Long handled wire whisk

Chicken

1 chicken, cut up
Seasonings for chicken pieces: kosher salt, freshly ground pepper, cayenne pepper, garlic powder, & dried thyme
2 T vegetable oil

Seasoned flour

½ c flour
1 t salt
½ cayenne red pepper (more or less depending on personal preference)
½ t black pepper
½ t white pepper
1 t garlic powder
1 t dried thyme

Etouffée sauce

Seasoned flour (above)
½ c vegetable oil (I use Canola)
½ c chopped onion
½ c chopped celery
¼ c chopped bell pepper
4-5 c (approximately) chicken stock
¼ c chopped scallions (green onions)
1 T (real) butter
Salt & pepper, to taste

Directions

General overview of the process: First you are going to season & brown chicken pieces. These will be roasted in a single layer in the oven until done. Near the end of the roasting time, you will make the sauce. To serve, just pour sauce over chicken.

Lay out chicken pieces on a tray or waxed paper. Sprinkle all pieces with each chicken seasoning in turn, first on one side then the other (salt, pepper, cayenne, garlic powder, & dried thyme). Place in a plastic freezer bag and into the refrigerator to rest at least one hour and as long as overnight.

Heat 2 T oil in a heavy dutch oven (preferably cast iron). Over medium to medium-high heat, brown seasoned chicken pieces, being careful not to crowd them. Continue in batches until all chicken pieces are browned. [Do ahead note: At this point, you can place chicken in a single layer in a shallow roasting pan and refrigerate until ready to bake. The sauce can also be made ahead and then reheated before pouring over baked chicken pieces — see instructions below.]

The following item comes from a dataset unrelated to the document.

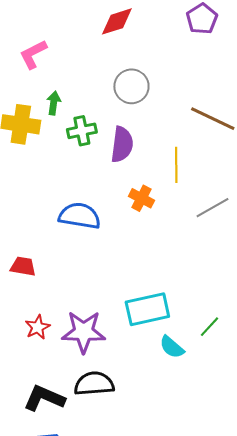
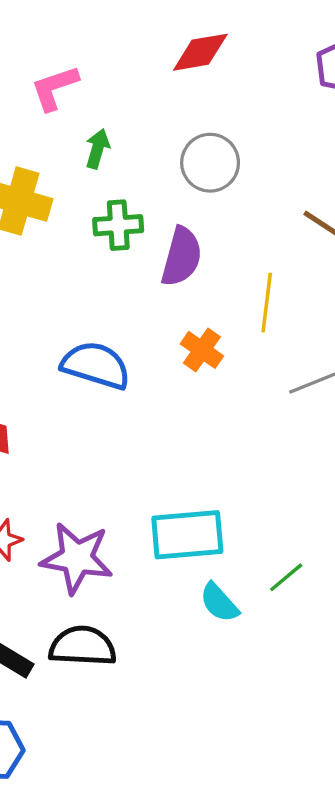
green arrow: (54, 103) -> (98, 149), moved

Preheat oven to 350 degrees F. Place chicken pieces in a single layer in a shallow oven-proof pan. Roast for 30 minutes, or until chicken pieces are done.

Just before chicken pieces are done, or even after having removed from the oven, make the sauce. Heat oil over medium heat. When hot, add seasoned flour, and stir constantly with whisk over medium or medium low heat until the roux (oil-flour mixture) is the color of peanut butter. Add the onion, celery, and bell pepper and cook until translucent. Increase heat to high and gradually add chicken stock until mixture is at a boil and the desired consistency is reached - something like turkey or chicken gravy. Stir in scallions and simmer for 1 or 2 minutes. Adjust seasonings and add a bit more chicken stock if you believe the mixture is a bit too thick. Stir in butter until just melted.

To serve, simply pour the sauce over the roasted chicken. Or serve up individual pieces by placing a piece of chicken on the plate and drizzle with an ample amount of the sauce.

To reheat any leftovers, just warm chicken in the sauce as if a stew on top of the stove. Or bake as you would a casserole, until warmed through, in a 350 degree F oven.